--- Work request ---
The lines to copy are those holding the string "nostro" in the entries below.

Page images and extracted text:

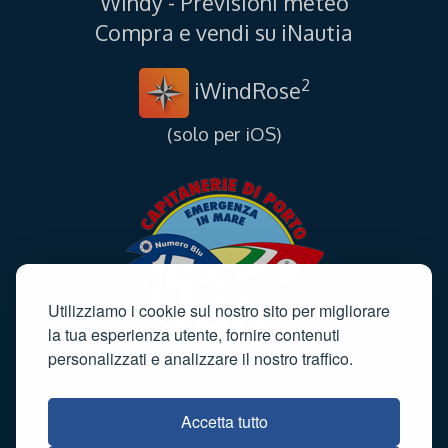
Windy - Previsioni meteo
Compra e vendi su iNautia
2
iWindRose
(solo per iOS)
Utilizziamo i cookie sul nostro sito per migliorare
la tua esperienza utente, fornire contenuti
personalizzati e analizzare il nostro traffico.
Informativa sulla privacy
·
Cookie policy
·
Termini e
condizioni
·
Sitemap
·
Contatti
Accetta tutto
© Tutti i diritti sono riservati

--- Exercise solution ---
Utilizziamo i cookie sul nostro sito per migliorare
personalizzati e analizzare il nostro traffico.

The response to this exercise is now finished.